Hürriyet Gazetesinde Acar Baltaş
|Kehanet Boşa Çıktığında…
1956. Amerika’da bir tarikat, UFO’larıyla gelecek olan uzaylıların dünyayı işgal edeceğine ve kıyametin kopacağına inanmıştır. Tarikat üyeleri, liderlerinin UFO’ların geleceğini ve işgalin başlayacağını söylediği zaman ve yerde buluşurlar, beklemeye başlarlar ama ne gelen vardır ne giden. Bu durumda tarikat üyelerinin öfkelenmesini, enayi yerine kondukları için lidere kızmasını beklersiniz değil mi? Hayır, öyle olmaz. Liderleri, onlara uzaylıların ikinci bir şans verdiğini ve kıyameti ertelediğini söyler; kazanılan bu zamanda tarikata daha fazla taraftar
toplamalı, daha fazla insanı kurtarmak için çaba sarf etmelidir tarikat. Kalabalık bu sözlere inanır, tarikat ileriki dönemde daha da kalabalıklaşır, daha fazla güç kazanır.

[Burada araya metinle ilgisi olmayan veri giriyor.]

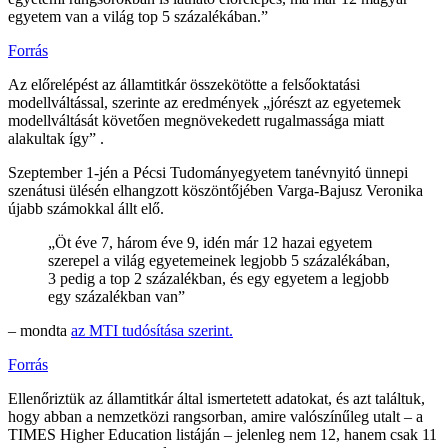
egyetem van a világ top 5 százalékában.”
Forrás
Az előrelépést az államtitkár összekötötte a felsőoktatási
modellváltással, szerinte az eredmények „jórészt az egyetemek
modellváltását követően megnövekedett rugalmassága miatt
alakultak így” .
Szeptember 1-jén a Pécsi Tudományegyetem tanévnyitó ünnepi
szenátusi ülésén elhangzott köszöntőjében Varga-Bajusz Veronika
újabb számokkal állt elő.
„Öt éve 7, három éve 9, idén már 12 hazai egyetem
szerepel a világ egyetemeinek legjobb 5 százalékában,
3 pedig a top 2 százalékban, és egy egyetem a legjobb
egy százalékban van”
– mondta
az MTI tudósítása szerint.
Forrás
Ellenőriztük az államtitkár által ismertetett adatokat, és azt találtuk,
hogy abban a nemzetközi rangsorban, amire valószínűleg utalt – a
TIMES Higher Education listáján – jelenleg nem 12, hanem csak 11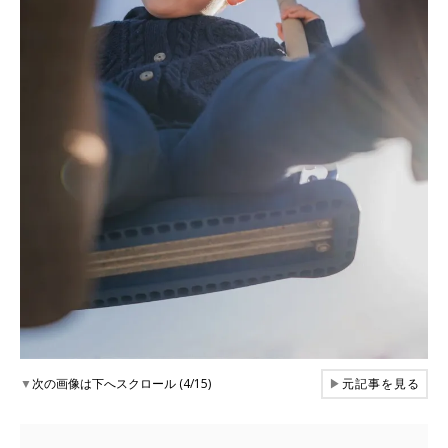
▼
次の画像は下へスクロール (4/15)
▶
元記事を見る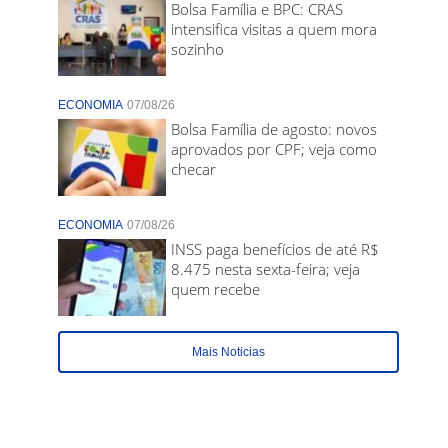
Bolsa Família e BPC: CRAS
intensifica visitas a quem mora
sozinho
ECONOMIA
07/08/26
Bolsa Família de agosto: novos
aprovados por CPF; veja como
checar
ECONOMIA
07/08/26
INSS paga benefícios de até R$
8.475 nesta sexta-feira; veja
quem recebe
Mais Noticias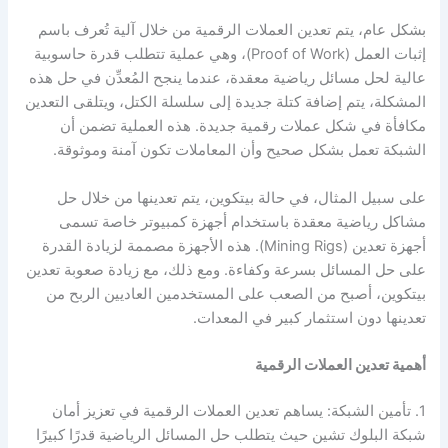
بشكل عام، يتم تعدين العملات الرقمية من خلال آلية تُعرف باسم
إثبات العمل (Proof of Work)، وهي عملية تتطلب قدرة حاسوبية
عالية لحل مسائل رياضية معقدة، عندما ينجح المُعدِّن في حل هذه
المشكلة، يتم إضافة كتلة جديدة إلى سلسلة الكتل، ويتلقى التعدين
مكافأة في شكل عملات رقمية جديدة. هذه العملية تضمن أن
الشبكة تعمل بشكل صحيح وأن المعاملات تكون آمنة وموثوقة.
على سبيل المثال، في حالة بيتكوين، يتم تعدينها من خلال حل
مشاكل رياضية معقدة باستخدام أجهزة كمبيوتر خاصة تسمى
أجهزة تعدين (Mining Rigs). هذه الأجهزة مصممة لزيادة القدرة
على حل المسائل بسرعة وكفاءة. ومع ذلك، مع زيادة صعوبة تعدين
بيتكوين، أصبح من الصعب على المستخدمين العاديين الربح من
تعدينها دون استثمار كبير في المعدات.
أهمية تعدين العملات الرقمية
1. تأمين الشبكة: يساهم تعدين العملات الرقمية في تعزيز أمان
شبكة البلوك تشين حيث يتطلب حل المسائل الرياضية قدرًا كبيرًا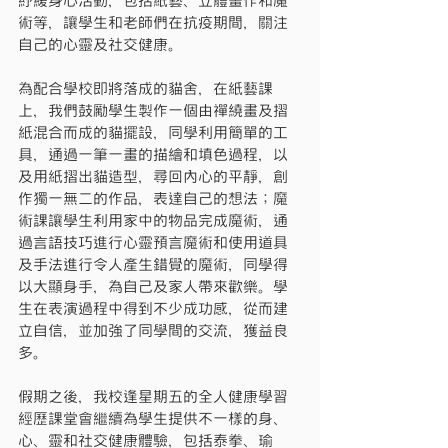
紓緩身心活動，包括紙藝、立體畫作和魔
術等，讓學生和老師們在抗疫期間，關注
自己的心靈及社交健康。
為配合學校即將落成的貓舍，在紙藝課
上，我們鼓勵學生製作一個由禪繞畫及摺
紙混合而成的貓擺設，同學利用簡單的工
具，通過一筆一畫的描繪和填色過程，以
及用紙摺出貓造型，尋回內心的平靜，創
作獨一無二的作品，表達自己的想法；魔
術課讓學生利用家中的物品完成魔術，通
過言語技巧進行心靈預言魔術和使用道具
及手法進行令人產生錯覺的魔術，同學得
以大顯身手，為自己及家人帶來歡樂。學
生在表演過程中得到不少成功感，從而建
立自信，並加強了同學間的交流，獲益良
多。
假期之後，我校逢星期五的全人健康學習
經歷課堂會繼續為學生提供不一樣的身、
心、靈和社交健康體驗，包括泰拳、瑜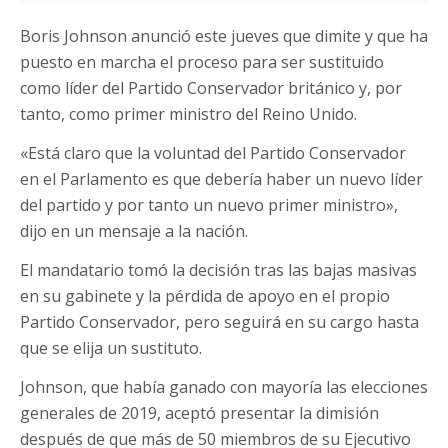
Boris Johnson anunció este jueves que dimite y que ha
puesto en marcha el proceso para ser sustituido
como líder del Partido Conservador británico y, por
tanto, como primer ministro del Reino Unido.
«Está claro que la voluntad del Partido Conservador
en el Parlamento es que debería haber un nuevo líder
del partido y por tanto un nuevo primer ministro»,
dijo en un mensaje a la nación.
El mandatario tomó la decisión tras las bajas masivas
en su gabinete y la pérdida de apoyo en el propio
Partido Conservador, pero seguirá en su cargo hasta
que se elija un sustituto.
Johnson, que había ganado con mayoría las elecciones
generales de 2019, aceptó presentar la dimisión
después de que más de 50 miembros de su Ejecutivo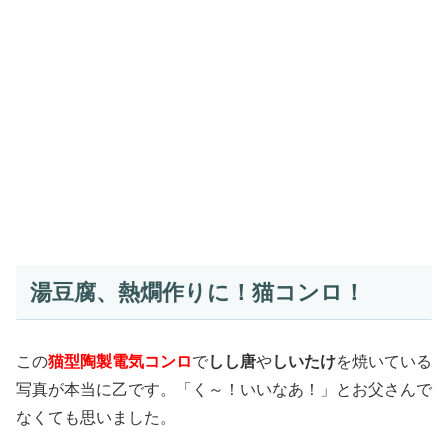
湯豆腐、熱燗作りに！猫コンロ！
この
猫型陶製電気コンロ
で
しし唐
や
しいたけ
を焼いている
写真が本当に乙です。「く～！いいなあ！」とお父さんで
なくても思いました。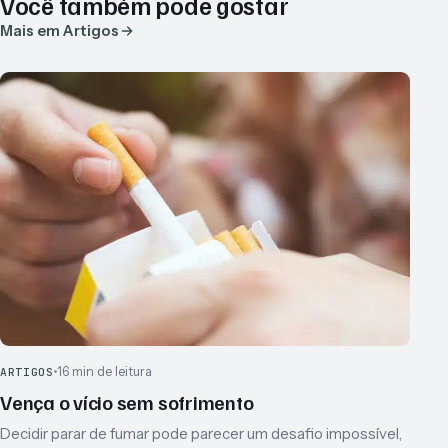
Você também pode gostar
Mais em Artigos
16 min de leitura
ARTIGOS
Vença o vício sem sofrimento
Decidir parar de fumar pode parecer um desafio impossível,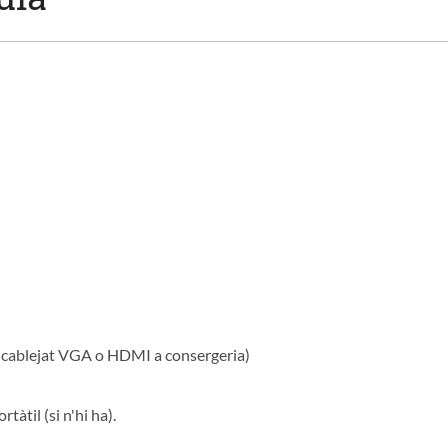
r cablejat VGA o HDMI a consergeria)
tàtil (si n'hi ha).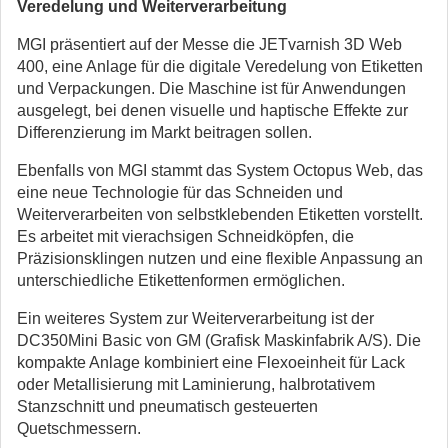
Veredelung und Weiterverarbeitung
MGI präsentiert auf der Messe die JETvarnish 3D Web
400, eine Anlage für die digitale Veredelung von Etiketten
und Verpackungen. Die Maschine ist für Anwendungen
ausgelegt, bei denen visuelle und haptische Effekte zur
Differenzierung im Markt beitragen sollen.
Ebenfalls von MGI stammt das System Octopus Web, das
eine neue Technologie für das Schneiden und
Weiterverarbeiten von selbstklebenden Etiketten vorstellt.
Es arbeitet mit vierachsigen Schneidköpfen, die
Präzisionsklingen nutzen und eine flexible Anpassung an
unterschiedliche Etikettenformen ermöglichen.
Ein weiteres System zur Weiterverarbeitung ist der
DC350Mini Basic von GM (Grafisk Maskinfabrik A/S). Die
kompakte Anlage kombiniert eine Flexoeinheit für Lack
oder Metallisierung mit Laminierung, halbrotativem
Stanzschnitt und pneumatisch gesteuerten
Quetschmessern.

Neden böyle olur? Aptal mıdır bu insanlar?
Bu sorunun cevabını psikolog Leon Festinger, ‘When Prophecy Fails’ (Kehanet Boşa Çıktığında) adlı kitabında veriyor. Temel inançlarımızla çelişen bir durum yaşadığımızda, aşırı bir rahatsızlık ve zihinsel stres yaşarız. Leon Festinger bu durumu ‘bilişsel çelişki’ (‘cognitive dissonance’) olarak adlandırıyor ve sözünü ettiğim kitabında bu kavramı anlatıyor. Psikolog Prof. Dr. Acar Baltaş’ın seçimden çok önce ama seçimin muhtemel sonucunu da öngörerek yazdığı ve bana da gönderdiği ‘Bilişsel Çelişki ve Güncel Siyaset’ başlıklı makalesinden aktarıyorum:
‘Festinger hipotezini iki temel üzerine oturtmuştur. Birincisi, çelişki sonucunda psikolojik olarak rahatsızlık duyan kişi çelişkiyi azaltmak ve kendi içinde uyum sağlamak arayışına girer. İkincisi, çelişki aşikâr olarak ortadaysa bunu azaltma çabalarının yanı sıra kişi aynı zamanda bu çelişkiyi ortaya koyan bilgi ve durumlardan aktif olarak kaçınma yolunu seçer. Böyle bir durumda imkân varsa dış gerekçelere sığınır, eğer buna imkân yoksa kendisi gerekçe üretir.’ Belli bir çevrede seçim sonucu oluşan büyük hayal kırıklığına bahane bulma çabalarını günlerdir izliyorum.Belki bu hayal kırıklıklarını ve verilen tepkileri Prof. Dr. Baltaş’ın aktardığı iki temel hipotez üzerinden okumakta fayda var.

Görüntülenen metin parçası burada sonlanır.